Vegetarian marine monster found, as described in ScienceDaily and Science (AAAS) News 6 May 2016 and Science Advances doi: 10.1126/sciadv.1501659, 6 May 2016. A team of palaeontologists from China, UK and USA have studied the fossils of an extinct marine reptile with a most unusual hammerhead shaped skull. Another fossil of the creature was found several years ago and named Atopodentatus unicus, meaning “unique and strange toothed”. The new fossils have much better preserved skulls, which enabled scientists to reconstruct the jaws and work out how it fed.
The front part of its jaws extends sideways on both sides forming a T shape. The front edge of this is lined with peg-like teeth, but it has sharp needle-like teeth further back. The scientists believe the animal fed on plants growing on the sea floor.
Olivier Rieppel of the Field Museum in Chicago explained, “It used the peg-like front teeth to scrape plants off of rocks on the sea floor, and then it opened its mouth and sucked in the bits of plant material. Then, it used its needle-like teeth as a sieve, trapping the plants and letting the water back out, like how whales filter-feed with their baleen”.
The creature was between two and three metres long (6-10ft) and has been dated at 242 million years, making it the oldest marine vegetarian reptile. Olivier Rieppel commented: “It has similarities to other marine animals that ate plants with a filter-feeding system, but Atopodentatus is older than them by about eight million years”.
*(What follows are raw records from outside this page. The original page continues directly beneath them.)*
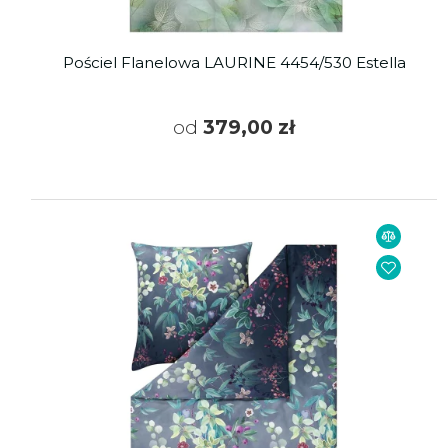
Pościel Flanelowa LAURINE 4454/530 Estella
od
379,00 zł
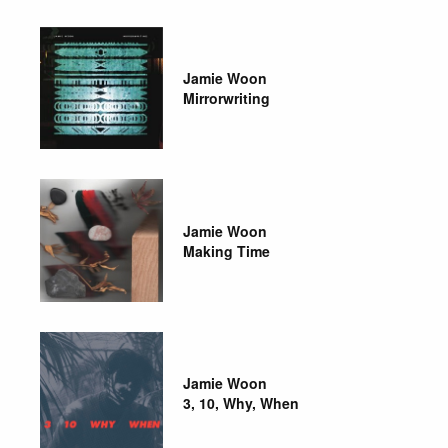
Jamie Woon
Mirrorwriting
Jamie Woon
Making Time
Jamie Woon
3, 10, Why, When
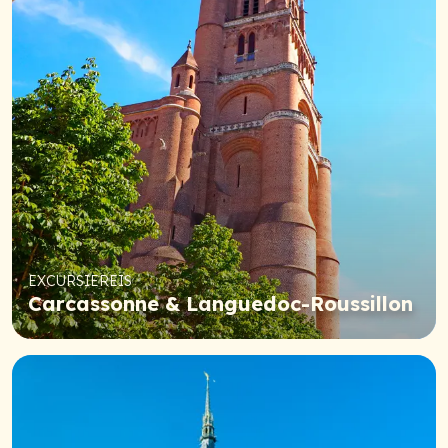
EXCURSIEREIS
Carcassonne & Languedoc-Roussillon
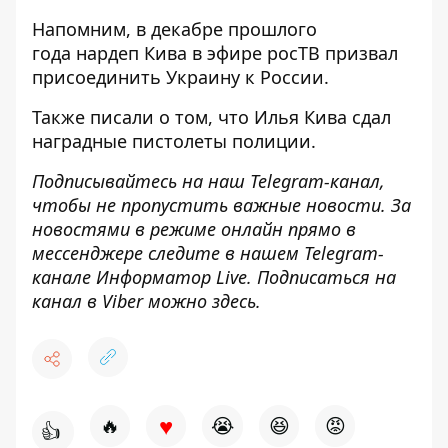
Напомним, в декабре прошлого
года нардеп Кива в эфире росТВ
призвал
присоединить Украину к России
.
Также писали о том, что
Илья Кива сдал
наградные пистолеты полиции
.
Подписывайтесь на наш
Telegram-канал
,
чтобы не пропустить важные новости. За
новостями в режиме онлайн прямо в
мессенджере следите в нашем Telegram-
канале
Информатор Live
. Подписаться на
канал в Viber можно
здесь
.
♥
🔥
😭
😆
😡
👍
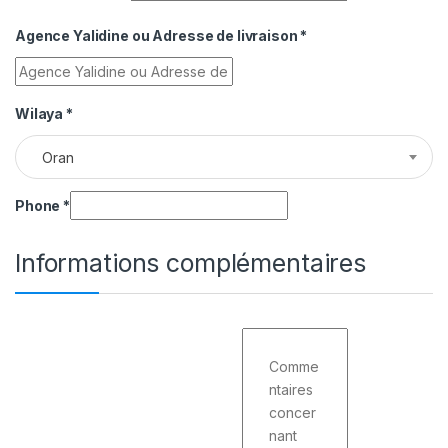
Agence Yalidine ou Adresse de livraison
*
Wilaya
*
Oran
Phone
*
Informations complémentaires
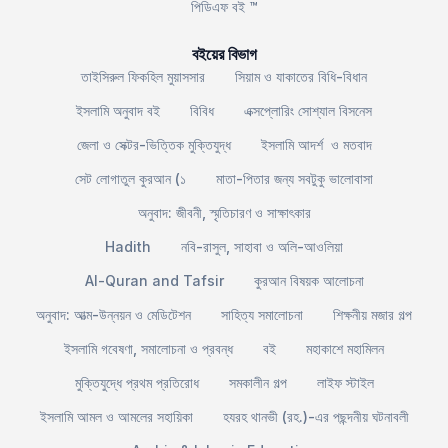
পিডিএফ বই ™
বইয়ের বিভাগ
তাইসিরুল ফিকহিল মুয়াসসার
সিয়াম ও যাকাতের বিধি-বিধান
ইসলামি অনুবাদ বই
বিবিধ
এক্সপ্লোরিং সোশ্যাল বিসনেস
জেলা ও সেক্টর-ভিত্তিক মুক্তিযুদ্ধ
ইসলামি আদর্শ ও মতবাদ
সেট লোগাতুল কুরআন (১
মাতা-পিতার জন্য সবটুকু ভালোবাসা
অনুবাদ: জীবনী, স্মৃতিচারণ ও সাক্ষাৎকার
Hadith
নবি-রাসুল, সাহাবা ও অলি-আওলিয়া
Al-Quran and Tafsir
কুরআন বিষয়ক আলোচনা
অনুবাদ: আত্ম-উন্নয়ন ও মেডিটেশন
সাহিত্য সমালোচনা
শিক্ষনীয় মজার গল্প
ইসলামি গবেষণা, সমালোচনা ও প্রবন্ধ
বই
মহাকাশে মহামিলন
মুক্তিযুদ্ধে প্রথম প্রতিরোধ
সমকালীন গল্প
লাইফ স্টাইল
ইসলামি আমল ও আমলের সহায়িকা
হযরহ থানভী (রহ.)-এর পছন্দনীয় ঘটনাবলী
The Science News article comments: “Overall, the creature is so unusual that it’s difficult to tell where it fits on the reptile family tree, the researchers say. Because its fossils are relatively complete, palaeontologists will probably need to unearth fossils of yet-to-be-discovered relatives to better figure this out”.
Editorial Comment: Rather than putting their faith in “yet-to-be-discovered relatives” they don’t have, palaeontologists should work on the evidence they actually do have. We predict that trying to place it in an evolutionary reptile family tree will prove a pointless exercise. There is no evidence that it used to be another kind of reptile, and no evidence it evolved into anything else.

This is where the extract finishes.